It goes down pretty easy, too, in Steven Carpenter’s modest staging for the Washington Stage Guild, not least because of the considerable pleasures of Leo Erickson’s droll, laconic Darwin. That worthy, when the lights come up, is ensconced in a deck chair at an oceanfront residence in the California town of the title—and yes, the facts of the play’s geography (fault lines, anyone?) will turn out to be an important theme rumbling underneath playwright Crispin Whittell’s metaphorical jousting.

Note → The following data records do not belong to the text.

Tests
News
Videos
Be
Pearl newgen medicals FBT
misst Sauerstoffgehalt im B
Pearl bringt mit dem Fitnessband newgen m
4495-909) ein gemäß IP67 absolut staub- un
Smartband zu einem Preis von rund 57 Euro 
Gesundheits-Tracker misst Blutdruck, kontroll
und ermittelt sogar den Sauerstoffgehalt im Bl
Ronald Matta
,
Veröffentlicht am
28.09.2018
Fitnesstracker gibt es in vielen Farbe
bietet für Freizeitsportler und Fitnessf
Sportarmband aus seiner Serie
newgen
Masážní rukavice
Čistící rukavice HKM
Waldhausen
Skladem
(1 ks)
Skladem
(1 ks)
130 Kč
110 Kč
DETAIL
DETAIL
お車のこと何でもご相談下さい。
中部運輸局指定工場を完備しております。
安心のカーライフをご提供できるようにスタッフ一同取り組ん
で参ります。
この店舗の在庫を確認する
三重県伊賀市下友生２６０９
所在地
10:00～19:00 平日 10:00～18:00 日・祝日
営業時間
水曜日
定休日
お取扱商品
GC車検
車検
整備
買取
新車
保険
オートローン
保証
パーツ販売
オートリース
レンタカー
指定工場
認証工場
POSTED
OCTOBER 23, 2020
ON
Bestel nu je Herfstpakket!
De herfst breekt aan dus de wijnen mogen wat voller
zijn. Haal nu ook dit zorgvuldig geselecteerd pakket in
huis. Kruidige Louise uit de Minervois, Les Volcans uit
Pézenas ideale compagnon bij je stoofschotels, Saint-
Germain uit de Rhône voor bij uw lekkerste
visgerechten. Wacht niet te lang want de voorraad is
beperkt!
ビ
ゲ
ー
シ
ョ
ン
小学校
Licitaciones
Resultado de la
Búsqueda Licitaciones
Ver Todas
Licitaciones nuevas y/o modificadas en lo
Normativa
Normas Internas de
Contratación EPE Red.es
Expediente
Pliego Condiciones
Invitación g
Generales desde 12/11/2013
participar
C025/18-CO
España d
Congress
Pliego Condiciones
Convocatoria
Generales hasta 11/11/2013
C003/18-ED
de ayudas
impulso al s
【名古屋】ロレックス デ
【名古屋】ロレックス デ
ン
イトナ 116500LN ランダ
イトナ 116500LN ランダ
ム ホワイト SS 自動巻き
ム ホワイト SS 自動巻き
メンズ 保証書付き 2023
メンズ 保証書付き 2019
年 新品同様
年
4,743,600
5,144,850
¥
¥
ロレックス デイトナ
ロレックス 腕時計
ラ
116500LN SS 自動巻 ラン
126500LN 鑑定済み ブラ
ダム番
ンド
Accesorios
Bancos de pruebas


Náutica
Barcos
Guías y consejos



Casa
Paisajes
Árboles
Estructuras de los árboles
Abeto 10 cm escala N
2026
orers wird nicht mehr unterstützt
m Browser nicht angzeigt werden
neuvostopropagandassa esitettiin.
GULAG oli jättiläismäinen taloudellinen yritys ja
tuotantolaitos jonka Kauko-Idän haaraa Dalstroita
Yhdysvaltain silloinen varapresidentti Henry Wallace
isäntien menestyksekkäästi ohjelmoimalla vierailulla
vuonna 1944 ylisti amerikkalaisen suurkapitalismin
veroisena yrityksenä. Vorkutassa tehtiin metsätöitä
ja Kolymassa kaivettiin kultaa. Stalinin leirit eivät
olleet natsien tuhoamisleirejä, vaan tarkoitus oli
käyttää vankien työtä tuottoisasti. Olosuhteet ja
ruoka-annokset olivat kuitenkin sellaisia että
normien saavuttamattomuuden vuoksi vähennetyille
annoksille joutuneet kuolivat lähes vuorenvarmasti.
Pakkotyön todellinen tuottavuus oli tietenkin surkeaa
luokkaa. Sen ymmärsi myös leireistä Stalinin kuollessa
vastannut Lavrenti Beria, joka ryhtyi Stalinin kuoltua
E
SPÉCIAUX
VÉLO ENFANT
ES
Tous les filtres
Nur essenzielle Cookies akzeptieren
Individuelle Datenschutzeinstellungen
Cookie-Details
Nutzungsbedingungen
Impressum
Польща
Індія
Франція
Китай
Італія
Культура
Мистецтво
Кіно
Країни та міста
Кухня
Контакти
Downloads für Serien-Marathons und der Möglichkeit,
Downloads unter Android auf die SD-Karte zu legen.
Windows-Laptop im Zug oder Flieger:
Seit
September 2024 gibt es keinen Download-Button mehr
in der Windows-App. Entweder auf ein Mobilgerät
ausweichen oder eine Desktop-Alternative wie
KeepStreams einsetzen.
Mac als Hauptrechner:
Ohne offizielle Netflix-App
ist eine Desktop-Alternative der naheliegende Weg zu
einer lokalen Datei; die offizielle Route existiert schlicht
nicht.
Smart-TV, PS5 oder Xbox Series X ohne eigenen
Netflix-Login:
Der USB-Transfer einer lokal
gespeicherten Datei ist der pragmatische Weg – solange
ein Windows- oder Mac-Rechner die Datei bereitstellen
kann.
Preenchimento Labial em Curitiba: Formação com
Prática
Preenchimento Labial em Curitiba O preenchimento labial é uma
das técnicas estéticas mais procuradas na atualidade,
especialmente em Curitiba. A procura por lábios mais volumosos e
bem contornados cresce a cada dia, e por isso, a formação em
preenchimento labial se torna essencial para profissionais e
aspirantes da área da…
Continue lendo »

Darwin’s only companion in the early going is a young woman (Alejandra Escalante) with whom he seems only newly familiar; she makes him banana smoothies, listens to his gentle interrogations about a boy who seems perhaps to have broken her heart, and forgets to mention the man who’s waiting at the front door to talk to the author of The Origin of Species. This of course will be Thomas Huxley (Robert Leembruggen), Darwin’s great champion, dead 100 years and more—I did mention it’s a fantasy, yes?—and he’ll be followed hard by Samuel Wilberforce (Jeff Baker), the Oxford bishop at whom Huxley famously lobbed snark in an 1860 debate.
It takes a bit more setup than you might hope (42 minutes’ worth, by my count, including a bluntly expositional section that might as well be prefaced by a title card saying “Let Us Tell You Who We Are, If You’ve Forgotten”), but once the forces are all assembled, Wilberforce announces that they’re all trapped in some sort of purgatory, and he’s there to Bring Darwin to God. Certain rhetorical festivities, it will not surprise you to learn, then commence.
Leembruggen contributes a pretty delicious slow burn during one particular conversation about the logistics of ark-building; Baker turns in a bishop whose stoic defense of his faith seems rooted less in a careful theology than in a patrician sense of entitlement about how things ought to run; and Erickson’s Darwin observes it all, bemused, lobbing in the occasional dry one-liner and generally creating the sense that he’s the sort of man who’s content not to have all the answers. And as a trio of books—Darwin’s opus, the Bible, a soapy romance novel—become lenses through which the men begin to see their old familiar worldviews a little differently, a sea breeze blows in to scatter and mingle the pages of all three.
With that melancholy, ambiguous final gesture, the play confronts the audience with the notion that we all live in a kind of purgatory: unable to unknow what we know courtesy of Darwin and his scientific heirs, conscious that we’ll never really discover all the facts about the clockwork of our ever-expanding universe, grasping about in the growing darkness of our approaching end, hoping to get our hands on some larger truth that’ll make sense of the facts at our command.
Washington Stage Guild’s Darwin in Malibu runs to Nov. 21 at the Undercroft Theatre.